100 protest immigration detention centers
ALPENA — Chants of “close the camps” echoed through the air in Alpena during the lunchtime hours as members and supporters of People for Social Justice marched to call for the release of immigrant children in U.S. custody being detained in holding facilities.
After the march ended at the Alpena County Courthouse, demonstrators held a moment of silence for the children being held in what the protesters describe as cages and for those who have died in those facilities.
At the courthouse vigil, guest speakers read quotes and descriptions from children who are or were in temporary custody.
The Alpena event, named the Light for Liberty Vigil and one of several being held around the country on Friday, was attended by about 100 people, some of whom carried signs blaming President Donald Trump and U.S. Rep. Jack Bergman, R-Watersmeet, for the controversial handling of immigrant children near the U.S. southern boarder.
Some in the crowd set up a dog kennel-type cage that had a baby doll inside, with the doll’s plastic hands gripping the bars. Before the march and chant commenced, many took pictures of the setup.
There was no counter protest for the event.
People for Social Justice member Judi Stillion said marches and protests are an important way to get people’s voices heard and solve matters that need addressing. She said that, if the voices are ignored, then changes can be made through the voters box.

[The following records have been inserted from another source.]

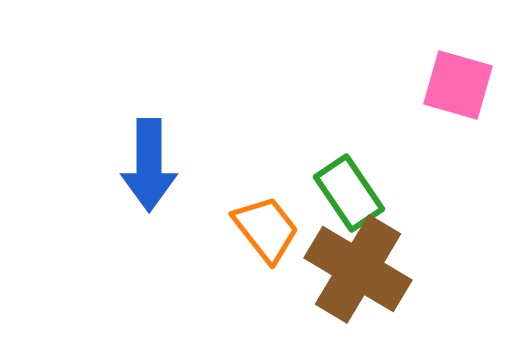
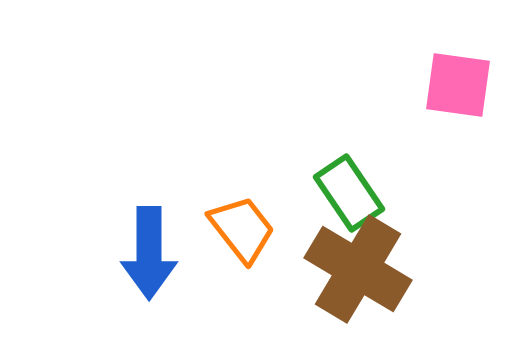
pink square: rotated 8 degrees counterclockwise
blue arrow: moved 88 px down
orange trapezoid: moved 24 px left
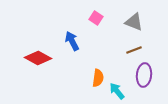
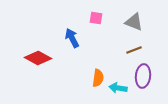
pink square: rotated 24 degrees counterclockwise
blue arrow: moved 3 px up
purple ellipse: moved 1 px left, 1 px down
cyan arrow: moved 1 px right, 3 px up; rotated 42 degrees counterclockwise
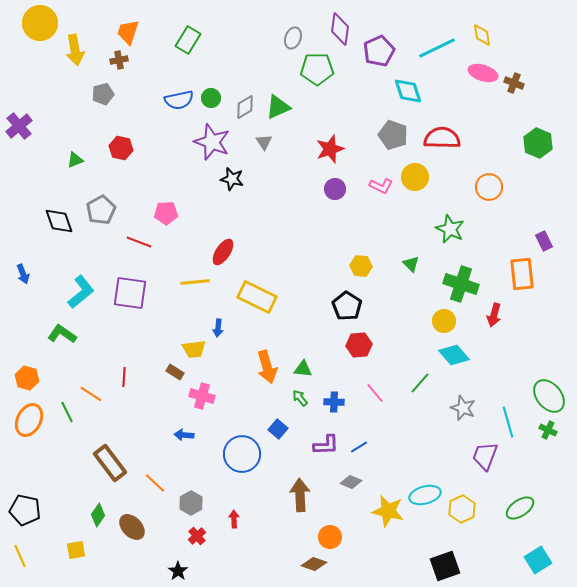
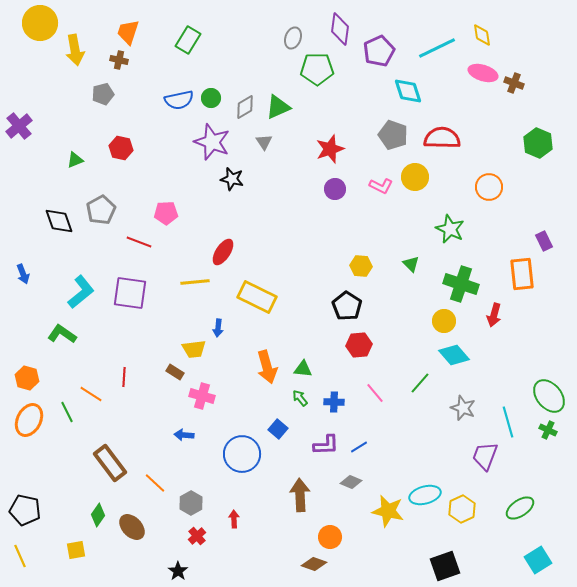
brown cross at (119, 60): rotated 24 degrees clockwise
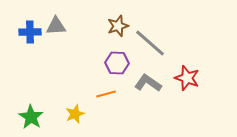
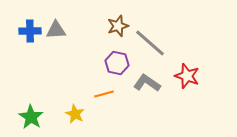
gray triangle: moved 4 px down
blue cross: moved 1 px up
purple hexagon: rotated 10 degrees clockwise
red star: moved 2 px up
gray L-shape: moved 1 px left
orange line: moved 2 px left
yellow star: rotated 24 degrees counterclockwise
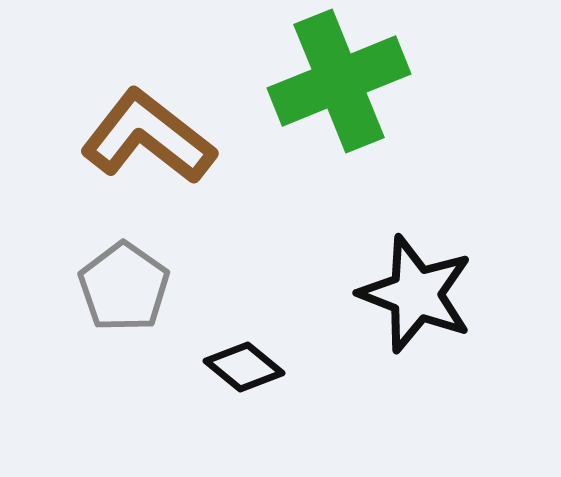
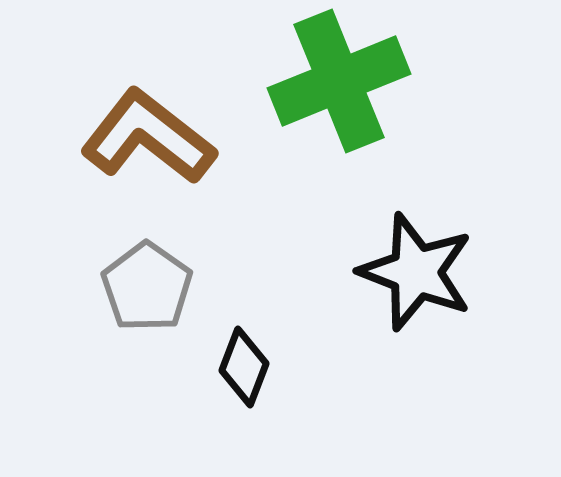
gray pentagon: moved 23 px right
black star: moved 22 px up
black diamond: rotated 72 degrees clockwise
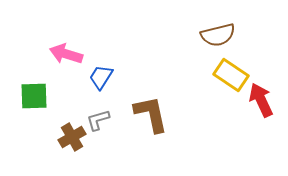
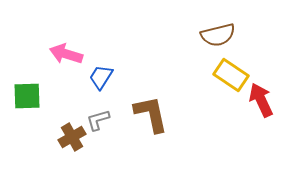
green square: moved 7 px left
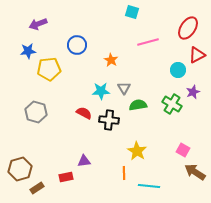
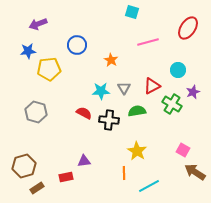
red triangle: moved 45 px left, 31 px down
green semicircle: moved 1 px left, 6 px down
brown hexagon: moved 4 px right, 3 px up
cyan line: rotated 35 degrees counterclockwise
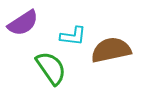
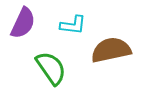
purple semicircle: rotated 32 degrees counterclockwise
cyan L-shape: moved 11 px up
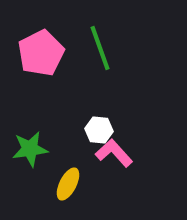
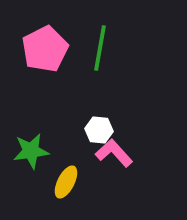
green line: rotated 30 degrees clockwise
pink pentagon: moved 4 px right, 4 px up
green star: moved 1 px right, 2 px down
yellow ellipse: moved 2 px left, 2 px up
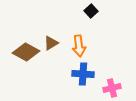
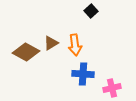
orange arrow: moved 4 px left, 1 px up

“This fosters a sense of community, which is something I think we really need,” Stillion said. “Things like this are crucial and people need to see there are many of us that care about this issue and that it matters. This is our way of expressing our outrage.”
Kathy Bower was one of the organizers of the vigil. She said People for Social Justice is a bipartisan group committed to helping others and defending the rights of others, especially those who are unable to speak for themselves.

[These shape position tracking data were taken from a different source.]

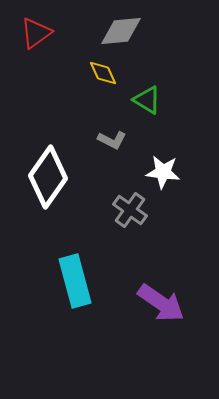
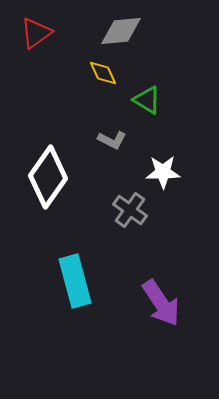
white star: rotated 8 degrees counterclockwise
purple arrow: rotated 21 degrees clockwise
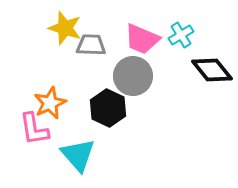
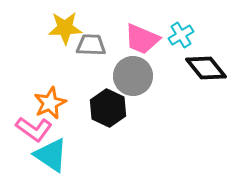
yellow star: rotated 20 degrees counterclockwise
black diamond: moved 6 px left, 2 px up
pink L-shape: rotated 45 degrees counterclockwise
cyan triangle: moved 27 px left; rotated 15 degrees counterclockwise
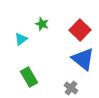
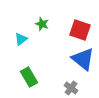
red square: rotated 25 degrees counterclockwise
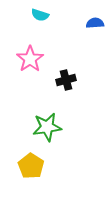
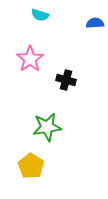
black cross: rotated 30 degrees clockwise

Bower said policy must change to address the number of kids being separated from parents and other adults as they enter the country and to address what she said are the poor living conditions for children being held by the government.

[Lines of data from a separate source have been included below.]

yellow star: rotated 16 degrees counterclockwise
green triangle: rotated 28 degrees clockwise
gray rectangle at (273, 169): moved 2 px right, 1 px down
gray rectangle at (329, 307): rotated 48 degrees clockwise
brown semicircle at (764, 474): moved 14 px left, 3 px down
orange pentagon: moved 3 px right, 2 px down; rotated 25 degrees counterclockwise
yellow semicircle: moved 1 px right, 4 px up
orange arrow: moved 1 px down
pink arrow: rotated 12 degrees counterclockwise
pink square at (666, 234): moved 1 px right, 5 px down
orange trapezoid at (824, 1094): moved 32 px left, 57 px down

“All the people here believe it isn’t right to put kids in cages and to have them in unhealthy and unsafe conditions,” Bower said. “We want to protest and bring some light to this atrocity. I’m disappointed in Congress for its ability to act. I think there is probably one party who is a little more responsible for this than the other and we need to vote out those people.”
Bergman, who represents northern Michigan and the Upper Peninsula, said Friday there has been bipartisan support to provide more aid to those in the holding centers. He said he voted to in favor of the Emergency Supplemental Appropriations for Humanitarian Assistance and Security at the Southern Border Act, which provides greater border protection resources.
Bergman said that bill allocates an additional $45 million for detainee medical care, $12 million for detainee transportation to medical services, court, or relocation, and $20 million for alternatives to detention.
Bergman said that is a good start, but more needs to be done to help those in the U.S. He also said more action is needed to control the inflow of people illegally entering the country.
“Congress must work on long-term solutions to fix the flaws in our current immigration system, beginning with securing our border,” Bergman said in a written statement. “I will continue to advocate for policies that protect our communities, end the illicit, exploitative situation at the border, and preserve America’s legacy as a welcoming nation. The current humanitarian and security crisis at our southern border must be addressed. Our federal agencies enforcing immigration laws must uphold our nation’s humanitarian responsibilities while performing their duties, and it is Congress’s job to support them with the necessary resources.”